Home on the Ranged Target Cover
Posted: 2012-05-09 Filed under: Coding, General Leave a commentI had gotten to the point over the weekend where I was fairly comfortable with the final state of melee cover checks (with its weird alternate source points when attacking downward while standing on a ledge), and really began testing the ranged cover checks. What helped me in testing was adding the interaction alterations (for the attack interaction) to the status feedback so that the client could see cover and concealment affecting the attack. I’m going to need to examine the StepStatus a lot more closely to “pretty-up” the structure, and ensure that the right amount of information is sent to each client. I’m also going to need to put a facility to always send observed-activity info to various clients when an actor acts (right now, I only use ObservedActivityInfo when making an OpportunisticInquiry).
But anyway, back to ranged attacks. I noticed that a creature whose feet were blocked by only a small step was getting a lot of cover lines flagged (so that they could get a +4 cover bonus to armor-rating). I tried to compensate for this at first by proportionally moving the bottom points of the lowest cells upwards towards the top points, but this still kept them behind the step in certain cases.

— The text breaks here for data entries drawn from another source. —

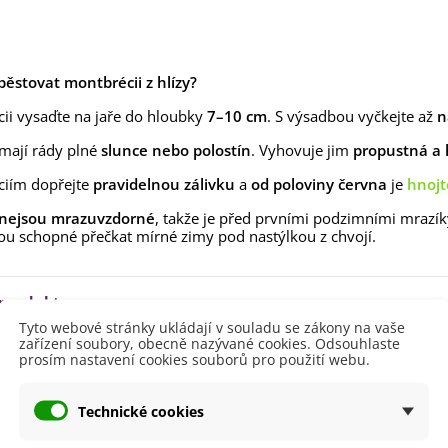
lií - 1 ks
85 Kč
-30%
0 Kč
egonie plnokvětá žlutá -
egonia superba -...
ypěstovat montbrécii z hlízy?
85 Kč
-30%
0 Kč
ii vysaďte na jaře do hloubky
7–10 cm
. S výsadbou vyčkejte až
n
ukalyptus Baby Blue -
 mají rády plné
slunce nebo polostín
. Vyhovuje jim
propustná a
lahovičník - Eukalyptus...
ciím dopřejte
0 Kč
pravidelnou zálivku
a
od poloviny června
je
hnojt
nejsou mrazuvzdorné
, takže je před prvními podzimními mrazík
ou schopné přečkat mírné zimy pod nastýlkou z chvojí.
 produktu
Tyto webové stránky ukládají v souladu se zákony na vaše
zařízení soubory, obecně nazývané cookies. Odsouhlaste
prosím nastavení cookies souborů pro použití webu.
20 - 40 cm
40 - 60 cm
60 - 80 cm
Technické cookies
80 - 100 cm
ště
Polostín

Then, I planned to do some magic with checking the back-most low point(s) if the front-most low points were blocked. But I finally decided on boosting the low points upward again by an “absolute” amount relative to a fraction of the creature size (similar to how land movement has a maximum up-step size beyond which a climb check is needed, and representing the “bulk/core” of the creature’s body), rather than a fraction of the vector between low and high. If the low point boost is longer than the vector between low and high points, than the low point is simply omitted from the target corner set.
In the light amount of testing I performed, this seems like the best balance so far. But I’ll need more testing, and ultimately I need to vary the amount of low-point boost by creature body type, and whether the creature is prone or not.